WI Scraps Vote On 'Mega Farms' Resolution

UK - In an unprecedented move, the Women's Institute AGM in Liverpool has decided not to vote on a resolution about 'mega farms'.
calendar icon 9 June 2011
clock icon 2 minute read
National Farmers Union

The resolution, which would have formed a platform for WI campaigning, had been the subject of intensive NFU lobbying during the last few months. Farmers and staff travelled the country to speak to nearly 110 local WI groups

A vote was rejected at the eleventh hour as delegates questioned the wording and the clarity of the paragraph, which had called for the government to block planning permission for 'factory farming'.

NFU President Peter Kendall had addressed delegates on the issue at the Liverpool Echo Arena, earlier today.

The decision not to vote at all on a resolution is thought to be a first of its kind for the WI.

The resolution was as follows: 'Proposed Mega Farms - This meeting abhors the practice of factory farming particularly large animals such as pigs and cows and urges HM Government to ensure planning permission is not granted for such projects.'

Speaking afterwards, Mr Kendall said: “The WI is an organisation that passionately supports British agriculture. Like the NFU, the WI wants to have a debate about the future of farming that’s based on the facts rather than myths and misconceptions. For our part, we very much look forward to being part of that debate.

“If British producers are going to rise to the challenge of feeding a growing population in this country – an estimated 70 million by 2030 – it is vital that the industry can join forces, to grow and to invest in the very latest equipment, housing and technology.

“If we don’t do that, we will find it difficult to compete against cheap, lower animal-welfare meat from the rest of the world.
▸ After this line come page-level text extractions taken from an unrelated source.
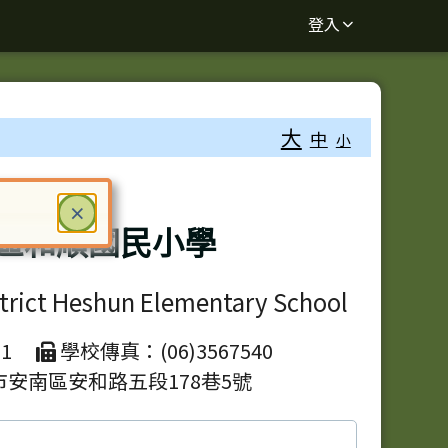
登入
大
中
小
關閉
×
區和順國民小學
ter 鍵或空白鍵確認，按下 Escape 鍵關閉
strict Heshun Elementary School
1
學校傳真：(06)3567540
市安南區安和路五段178巷5號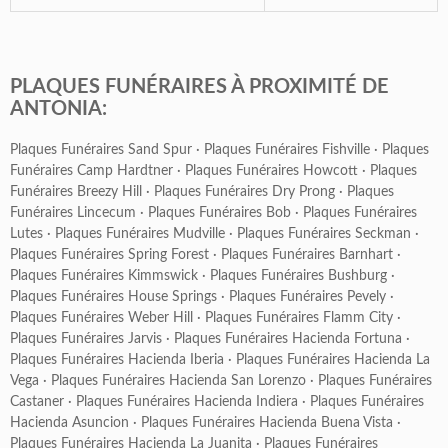
PLAQUES FUNÉRAIRES À PROXIMITÉ DE
ANTONIA:
Plaques Funéraires Sand Spur
·
Plaques Funéraires Fishville
·
Plaques
Funéraires Camp Hardtner
·
Plaques Funéraires Howcott
·
Plaques
Funéraires Breezy Hill
·
Plaques Funéraires Dry Prong
·
Plaques
Funéraires Lincecum
·
Plaques Funéraires Bob
·
Plaques Funéraires
Lutes
·
Plaques Funéraires Mudville
·
Plaques Funéraires Seckman
·
Plaques Funéraires Spring Forest
·
Plaques Funéraires Barnhart
·
Plaques Funéraires Kimmswick
·
Plaques Funéraires Bushburg
·
Plaques Funéraires House Springs
·
Plaques Funéraires Pevely
·
Plaques Funéraires Weber Hill
·
Plaques Funéraires Flamm City
·
Plaques Funéraires Jarvis
·
Plaques Funéraires Hacienda Fortuna
·
Plaques Funéraires Hacienda Iberia
·
Plaques Funéraires Hacienda La
Vega
·
Plaques Funéraires Hacienda San Lorenzo
·
Plaques Funéraires
Castaner
·
Plaques Funéraires Hacienda Indiera
·
Plaques Funéraires
Hacienda Asuncion
·
Plaques Funéraires Hacienda Buena Vista
·
Plaques Funéraires Hacienda La Juanita
·
Plaques Funéraires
Right now, we are less than 60% self-sufficient and the risk is that this will drop to 50% if we cannot find new ways of producing more here.

“The NFU will carry on tackling myths about livestock farming, and engaging in the debate about how British farmers can meet the food production challenge. Our farmers will continue, regardless of scale, to work to world-class welfare and environmental standards and to deliver a whole range of high-quality, affordable food to the British consumer.”